Stored data entries
*** Block opens ***

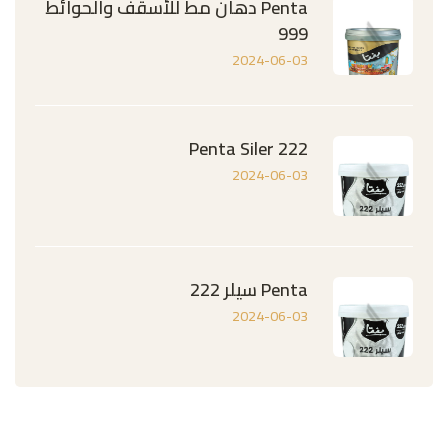
Penta دهان مط للأسقف والحوائط
999
2024-06-03
Penta Siler 222
2024-06-03
Penta سيلر 222
2024-06-03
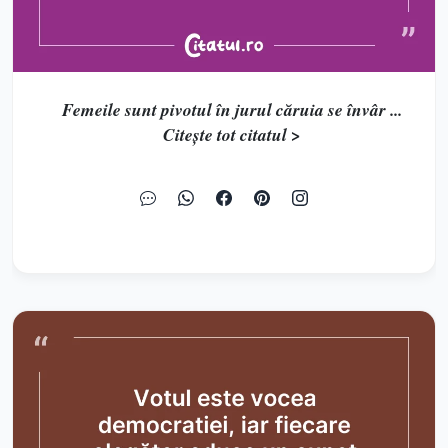
Femeile sunt pivotul în jurul căruia se învâr ...
Citește tot citatul >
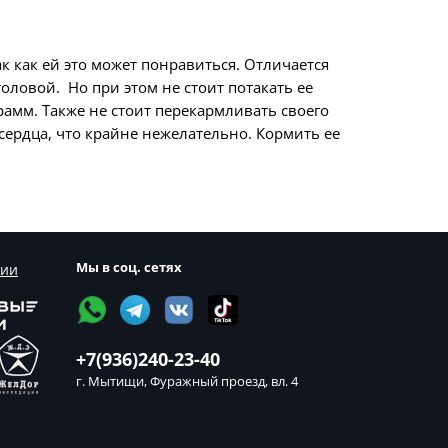
ак как ей это может понравиться. Отличается
толовой. Но при этом не стоит потакать ее
рамм. Также не стоит перекармливать своего
сердца, что крайне нежелательно. Кормить ее
Мы в соц. сетях
сии
+7(936)240-23-40
г. Мытищи, Фуражный проезд, вл. 4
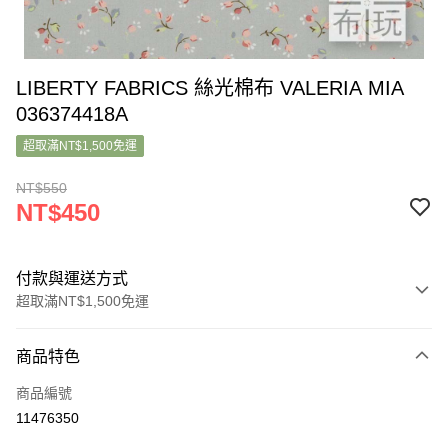
LIBERTY FABRICS 絲光棉布 VALERIA MIA
036374418A
超取滿NT$1,500免運
NT$550
NT$450
付款與運送方式
超取滿NT$1,500免運
付款方式
商品特色
信用卡一次付款
商品編號
超商取貨付款
11476350
LINE Pay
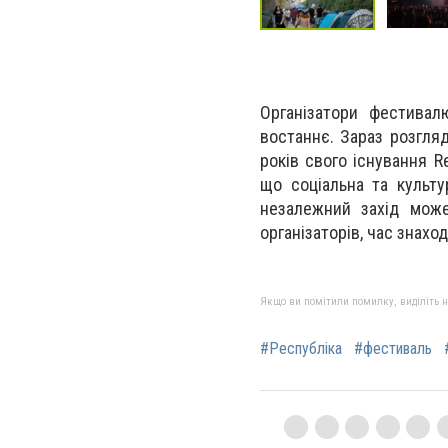
Організатори фестива
востаннє. Зараз розгляд
років свого існування R
що соціальна та культ
незалежний захід може
організаторів, час знахо
Якщо ви помітили помилку, виділіть нео
#Республіка
#фестиваль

*** Block closes ***

- About this task -
If the string "стоит" is in a line of the entries, pick that line out.

- Written reply -
толовой. Но при этом не стоит потакать ее
рамм. Также не стоит перекармливать своего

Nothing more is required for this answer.